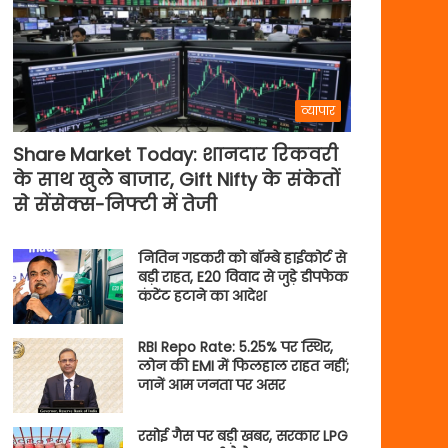
व्यापार
Share Market Today: शानदार रिकवरी
के साथ खुले बाजार, Gift Nifty के संकेतों
से सेंसेक्स-निफ्टी में तेजी
नितिन गडकरी को बॉम्बे हाईकोर्ट से
बड़ी राहत, E20 विवाद से जुड़े डीपफेक
कंटेंट हटाने का आदेश
RBI Repo Rate: 5.25% पर स्थिर,
लोन की EMI में फिलहाल राहत नहीं;
जानें आम जनता पर असर
रसोई गैस पर बड़ी खबर, सरकार LPG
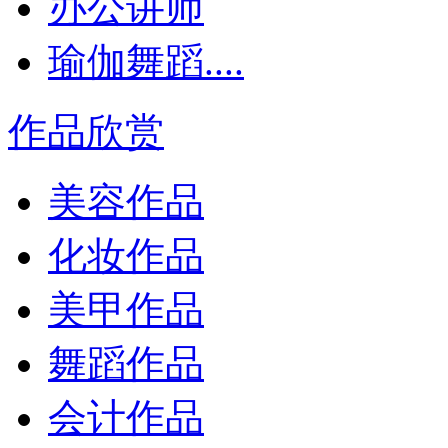
办公讲师
瑜伽舞蹈....
作品欣赏
美容作品
化妆作品
美甲作品
舞蹈作品
会计作品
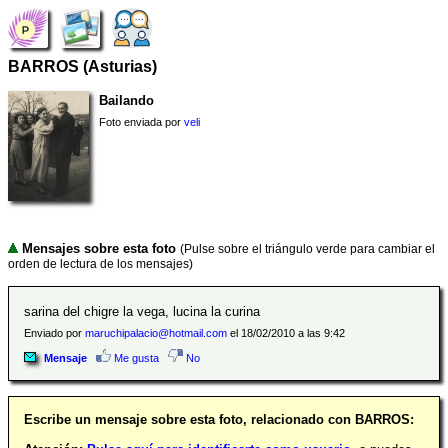
BARROS (Asturias)
Bailando
Foto enviada por
veli
Mensajes sobre esta foto
(Pulse sobre el triángulo verde para cambiar el
orden de lectura de los mensajes)
sarina del chigre la vega, lucina la curina
Enviado por
maruchipalacio@hotmail.com
el 18/02/2010 a las 9:42
Mensaje
Me gusta
No
Escribe un mensaje sobre esta foto, relacionado con BARROS:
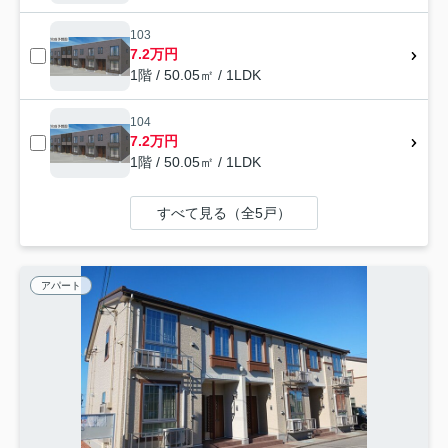
103
7.2万円
1階 / 50.05㎡ / 1LDK
104
7.2万円
1階 / 50.05㎡ / 1LDK
すべて見る（全5戸）
アパート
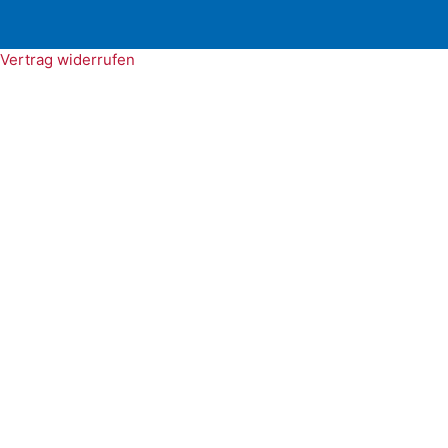
Vertrag widerrufen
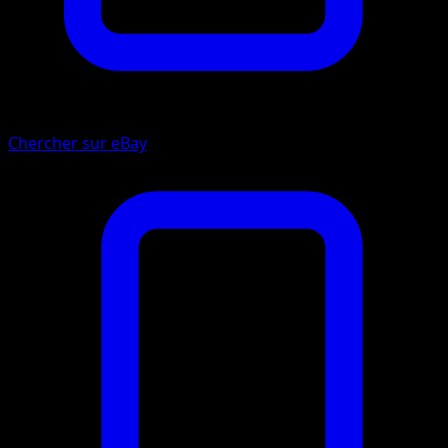
Chercher sur eBay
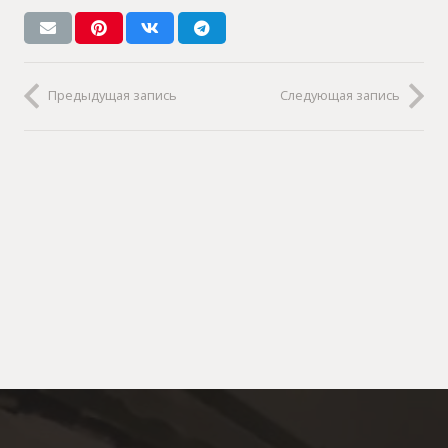
Предыдущая запись
Следующая запись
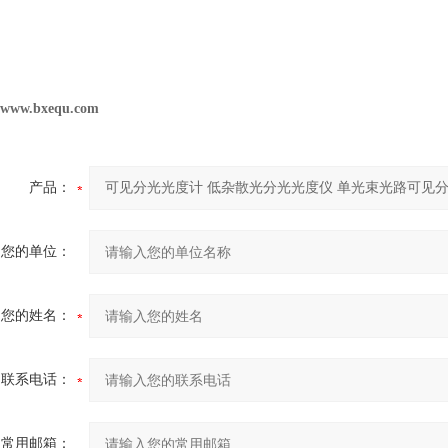
//www.bxequ.com
产品：
您的单位：
您的姓名：
联系电话：
常用邮箱：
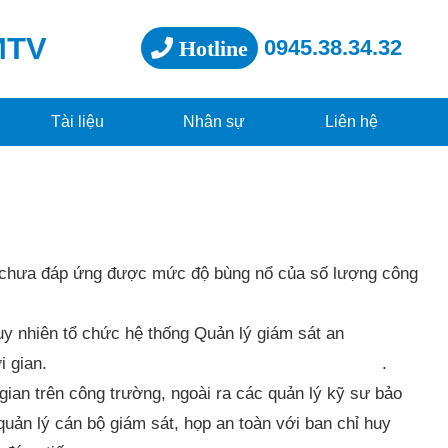
MTV
0945.38.34.32
Hotline
Tài liệu
Nhân sự
Liên hệ
àn chưa đáp ứng được mức độ bùng nổ của số lượng công
uy nhiên tổ chức hệ thống
Quản lý giám sát an
ệc đòi hỏi rất nhiều thời gian. .
 gian trên công trường, ngoài ra các
quản lý kỹ sư bảo
quản lý cán bộ giám sát
, họp
an toàn
với ban chỉ huy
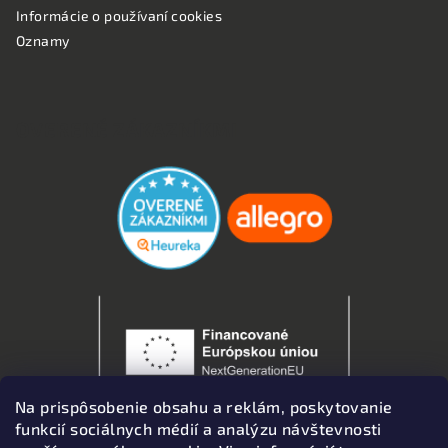
Informácie o používaní cookies
Oznamy
OVERENÉ ZÁKAZNÍKMI
Na prispôsobenie obsahu a reklám, poskytovanie
funkcií sociálnych médií a analýzu návštevnosti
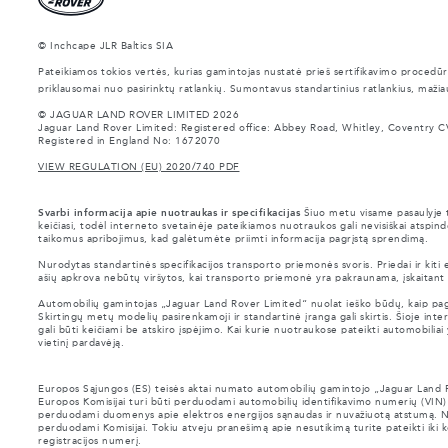
© Inchcape JLR Baltics SIA
Pateikiamos tokios vertės, kurias gamintojas nustatė prieš sertifikavimo procedūr
priklausomai nuo pasirinktų ratlankių. Sumontavus standartinius ratlankius, mažia
© JAGUAR LAND ROVER LIMITED 2026
Jaguar Land Rover Limited: Registered office: Abbey Road, Whitley, Coventry C
Registered in England No: 1672070
VIEW REGULATION (EU) 2020/740 PDF
Svarbi informacija apie nuotraukas ir specifikacijas
Šiuo metu visame pasaulyje tr
keičiasi, todėl interneto svetainėje pateikiamos nuotraukos gali nevisiškai atspindė
taikomus apribojimus, kad galėtumėte priimti informacija pagrįstą sprendimą.
Nurodytas standartinės specifikacijos transporto priemonės svoris. Priedai ir kit
ašių apkrova nebūtų viršytos, kai transporto priemonė yra pakraunama, įskaitant pr
Automobilių gamintojas „Jaguar Land Rover Limited“ nuolat ieško būdų, kaip pagerin
Skirtingų metų modelių pasirenkamoji ir standartinė įranga gali skirtis. Šioje intern
gali būti keičiami be atskiro įspėjimo. Kai kurie nuotraukose pateikti automobilia
vietinį pardavėją.
Europos Sąjungos (ES) teisės aktai numato automobilių gamintojo „Jaguar Land Rov
Europos Komisijai turi būti perduodami automobilių identifikavimo numerių (VIN
perduodami duomenys apie elektros energijos sąnaudas ir nuvažiuotą atstumą. No
perduodami Komisijai. Tokiu atveju pranešimą apie nesutikimą turite pateikti i
registracijos numerį.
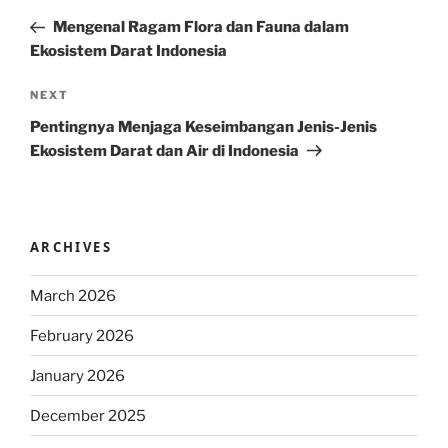
navigation
Post
Mengenal Ragam Flora dan Fauna dalam
Ekosistem Darat Indonesia
Next
NEXT
Post
Pentingnya Menjaga Keseimbangan Jenis-Jenis
Ekosistem Darat dan Air di Indonesia
ARCHIVES
March 2026
February 2026
January 2026
December 2025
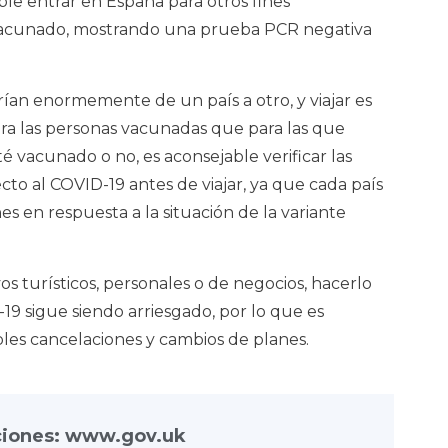
le entrar en España para otros fines
á vacunado, mostrando una prueba PCR negativa
ían enormemente de un país a otro, y viajar es
ra las personas vacunadas que para las que
 vacunado o no, es aconsejable verificar las
cto al COVID-19 antes de viajar, ya que cada país
es en respuesta a la situación de la variante
vos turísticos, personales o de negocios, hacerlo
9 sigue siendo arriesgado, por lo que es
les cancelaciones y cambios de planes.
ciones: www.gov.uk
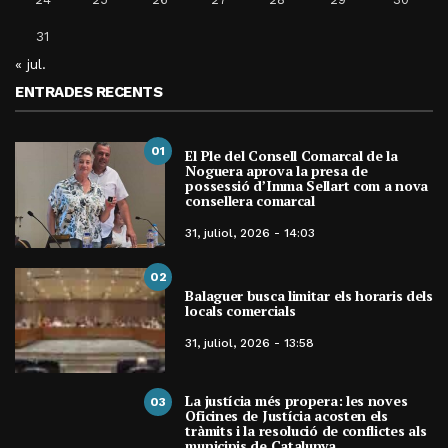
31
« jul.
ENTRADES RECENTS
01
El Ple del Consell Comarcal de la
Noguera aprova la presa de
possessió d’Imma Sellart com a nova
consellera comarcal
31, juliol, 2026 - 14:03
02
Balaguer busca limitar els horaris dels
locals comercials
31, juliol, 2026 - 13:58
La justícia més propera: les noves
03
Oficines de Justícia acosten els
tràmits i la resolució de conflictes als
municipis de Catalunya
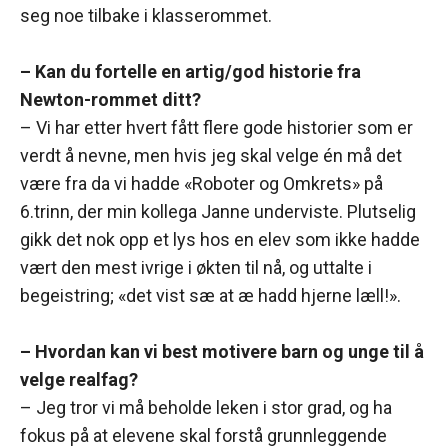
seg noe tilbake i klasserommet.
– Kan du fortelle en artig/god historie fra
Newton-rommet ditt?
– Vi har etter hvert fått flere gode historier som er
verdt å nevne, men hvis jeg skal velge én må det
være fra da vi hadde «Roboter og Omkrets» på
6.trinn, der min kollega Janne underviste. Plutselig
gikk det nok opp et lys hos en elev som ikke hadde
vært den mest ivrige i økten til nå, og uttalte i
begeistring; «det vist sæ at æ hadd hjerne læll!».
– Hvordan kan vi best motivere barn og unge til å
velge realfag?
– Jeg tror vi må beholde leken i stor grad, og ha
fokus på at elevene skal forstå grunnleggende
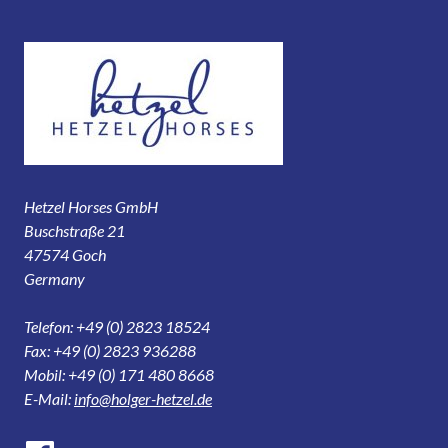
Hetzel Horses GmbH
Buschstraße 21
47574 Goch
Germany
Telefon: +49 (0) 2823 18524
Fax: +49 (0) 2823 936288
Mobil: +49 (0) 171 480 8668
E-Mail:
info@holger-hetzel.de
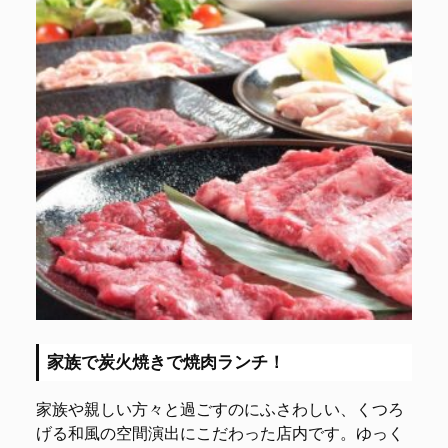
家族で炭火焼きで焼肉ランチ！
家族や親しい方々と過ごすのにふさわしい、くつろ
げる和風の空間演出にこだわった店内です。ゆっく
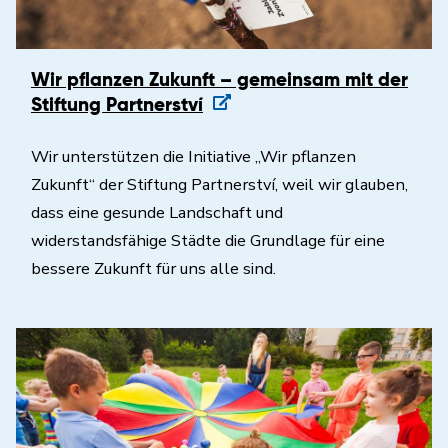
Wir pflanzen Zukunft – gemeinsam mit der
Stiftung Partnerství
Wir unterstützen die Initiative „Wir pflanzen
Zukunft“ der Stiftung Partnerství, weil wir glauben,
dass eine gesunde Landschaft und
widerstandsfähige Städte die Grundlage für eine
bessere Zukunft für uns alle sind.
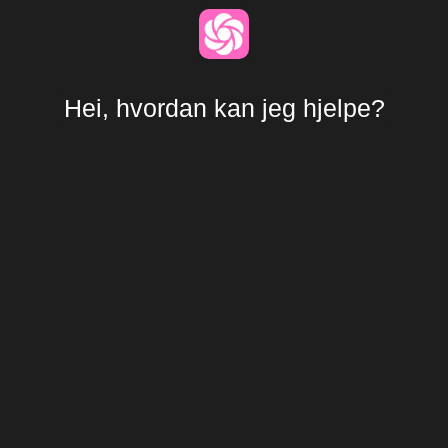
Hei, hvordan kan jeg hjelpe?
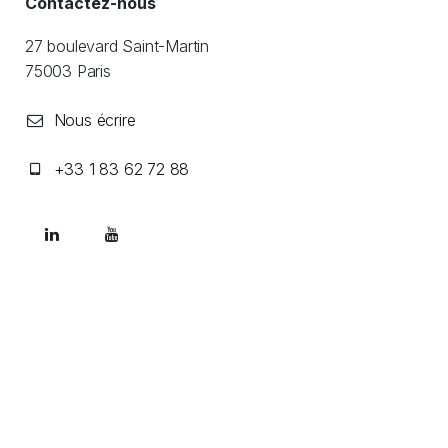
Contactez-nous
27 boulevard Saint-Martin
​75003 Paris
Nous écrire
+33 1 83 62 72 88
Newsletter
Recevez nos actualités, les infos Odoo et les enjeux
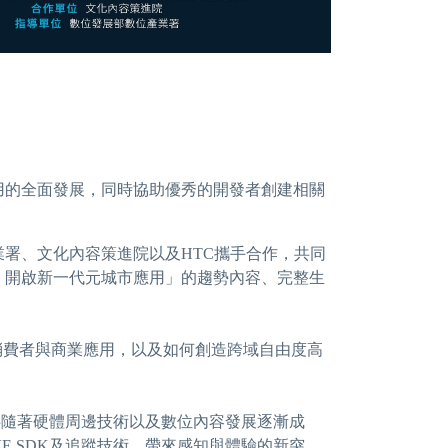
系統和應用的全面發展，同時協助優秀的開發者創建相關
署、文化內容策進院以及HTC攜手合作，共同
，開啟新一代元城市應用」的趨勢內容、完整生
到消費者與商業應用，以及如何創造跨域自由度高
，伴隨著硬體周邊技術以及數位內容發展逐漸成
 SDK及追蹤技術，帶來感知與體驗的新突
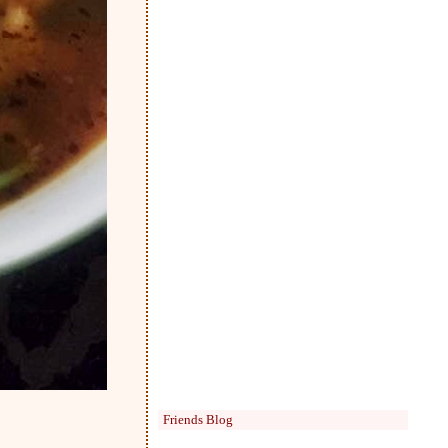
Friends Blog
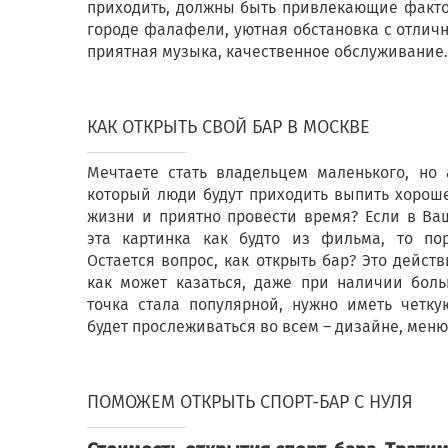
приходить, должны быть привлекающие факто
городе фалафели, уютная обстановка с отлич
приятная музыка, качественное обслуживание.
КАК ОТКРЫТЬ СВОЙ БАР В МОСКВЕ
Мечтаете стать владельцем маленького, но 
который люди будут приходить выпить хороше
жизни и приятно провести время? Если в Ва
эта картинка как будто из фильма, то по
Остается вопрос, как открыть бар? Это действ
как может казаться, даже при наличии боль
точка стала популярной, нужно иметь четку
будет прослеживаться во всем – дизайне, меню
ПОМОЖЕМ ОТКРЫТЬ СПОРТ-БАР С НУЛЯ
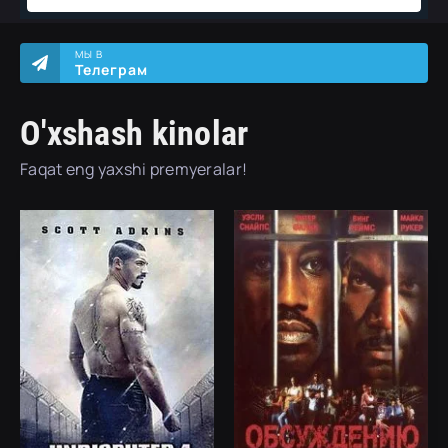
МЫ В
Телеграм
O'xshash kinolar
Faqat eng yaxshi premyeralar!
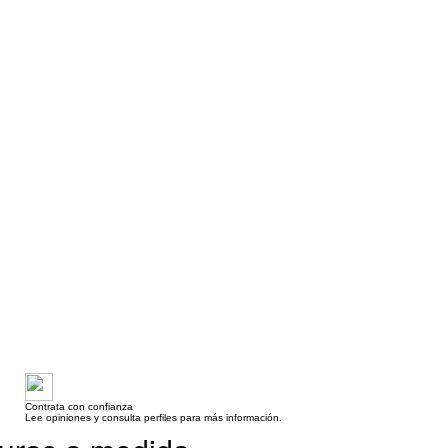
Contrata con confianza
Lee opiniones y consulta perfiles para más información.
────────────────
Task directions: Please go line by line through the records above, copying each one that holds the string "para".

Reply to the exercise:
(Pulse sobre el triángulo verde para cambiar el
le entrar en España para otros fines
ra las personas vacunadas que para las que
Lee opiniones y consulta perfiles para más información.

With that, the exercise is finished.